▶ [Brief]: What is needed is a faithful transcription of all the data below, pictures excluded.
==== Records ====
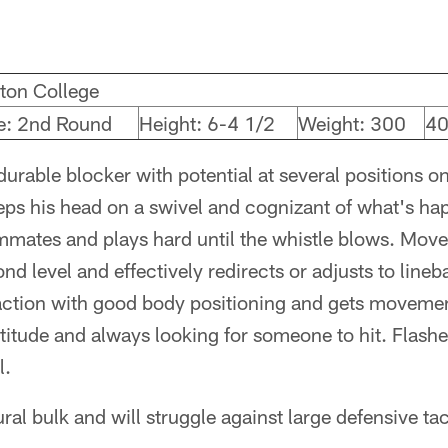
ton College
e: 2nd Round
Height: 6-4 1/2
Weight: 300
40
durable blocker with potential at several positions on
eps his head on a swivel and cognizant of what's h
mates and plays hard until the whistle blows. Moves
nd level and effectively redirects or adjusts to line
action with good body positioning and gets movemen
ttitude and always looking for someone to hit. Flas
l.
ural bulk and will struggle against large defensive ta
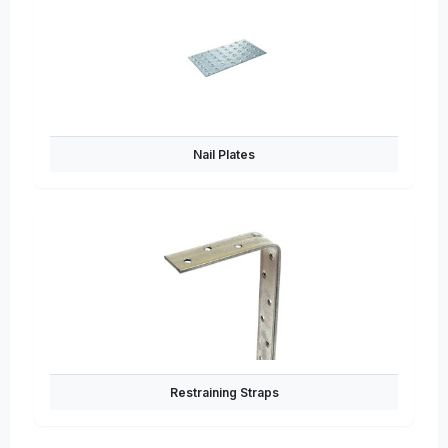
Nail Plates
Restraining Straps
====
▶ [Answer to the problem]:
ton College
e: 2nd Round
Height: 6-4 1/2
Weight: 300
40
durable blocker with potential at several positions on
eps his head on a swivel and cognizant of what's h
mates and plays hard until the whistle blows. Moves
nd level and effectively redirects or adjusts to line
action with good body positioning and gets movemen
ttitude and always looking for someone to hit. Flas
l.
ural bulk and will struggle against large defensive ta
Nail Plates
Restraining Straps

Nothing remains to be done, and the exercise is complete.